I have been told a million times that as a writer, I cannot do without social media and while I concede that I may be denying myself the opportunity for more readership (or to deploy the appropriate term, followership), I also know that I do not have the temperament to be explaining why I wrote certain things to people who may already have their own prejudices. Once I write my column based on my convictions and understanding of issues, I don’t look back and I don’t even read the comments posted below anything I write. Those who have issues with my position would write me directly and I do receive several of such mails every day. Some of them I reply. But I have no business with those who judge others by their own standards and our country is replete with many of them.
By way of conclusion, while I usually consider myself odd, maybe even local, for turning my back on social media in an age in which every vulcanizer and bricklayer in town is on Facebook, Instagram and the likes, I am comforted by the fact that there are also millions of people like me, including celebrities who are also not on any social media platform. I have selected what an international supermodel and two movie superstars said to justify to myself that I may not be too odd afterall.
Kate Moss: “Now, with Instagram and everything, everyone’s so on their phones that even when I’m in a restaurant someone will come up and ask to get a picture with me. I’m like ‘No’. There are no boundaries anymore.”

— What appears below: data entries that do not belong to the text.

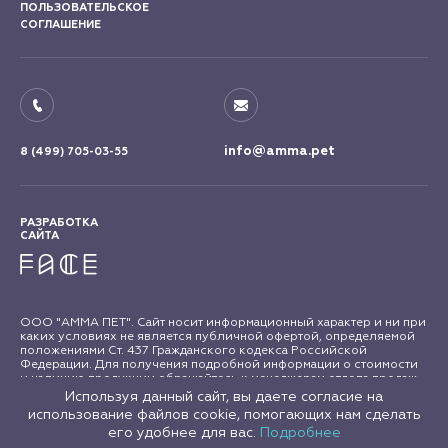
ПОЛЬЗОВАТЕЛЬСКОЕ
СОГЛАШЕНИЕ
info@amma.pet
8 (499) 705-03-55
РАЗРАБОТКА
САЙТА
ООО "АММА ПЕТ". Сайт носит информационный характер и ни при
каких условиях не является публичной офертой, определяемой
положениями Ст. 437 Гражданского кодекса Российской
Федерации. Для получения подробной информации о стоимости
и наличию продукции обращайтесь к менеджерам отдела продаж
"АММА ПЕТ". Все права на материалы сайта amma.pet защищены в
Используя данный сайт, вы даете согласие на
соответствии с российским и международным законодательством
использование файлов cookie, помогающих нам сделать
об авторском праве и смежных правах. Любое использование
его удобнее для вас.
Подробнее
материалов сайта допускается только с письменного согласия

Scarlett Johansson: “I don’t know how I feel about this idea of, ‘Now, I’m eating dinner, and I want everyone to know that I’m having dinner at this time,’ or, ‘I just mailed a letter and dropped off my kids.’”
Jennifer Aniston: “I’m really computer illiterate. When I see people on their BlackBerrys, working them like some girls work a hairdryer, I’m just stunned.”
For me, these are good companies as I continue in my blissful ignorance. Interestingly, I was invited to the school of my ten-year old son recently to speak to his Class (Primary Six) on “The Essence of Social Media”, probably because the organisers did not do their homework well to know I don’t belong. I went nonetheless and really enjoyed interacting with the smart kids.
In the course of my interaction with them, I asked if anyone was on social media and the hands of half the class were up, including that of my son. I asked him which platforms he was on and he said Twitter, Instagram and Whatsapp. Now wait for this: He said he has 21 followers on Twitter! We are talking of a ten-year-old boy. Is that not crazy?
Now, let me conclude with a joke that depicts the reality of the present generation. It is about raising a family in cyberspace based on a conversation between a girl and her daddy:
Girl: “Dad, I’m in love with a boy who is far away from me. I am in UK and he lives in Nigeria. We met on a dating website, became friends on Facebook, had long chats on Whatsapp, he proposed to me on Skype, and now we’ve had two months of relationship through Viber. I need your blessings and good wishes daddy.”
Dad: “Wow! You have my blessing to get married on Twitter, and I believe you can have fun on Tango. You can even buy your kids on E-bay and send them to school through Gmail. And if you are fed up with your children and husband, you have the option of selling them on Amazon!”
While the social media remains a very interesting world for the initiated, I am not yet ready to belong to that world.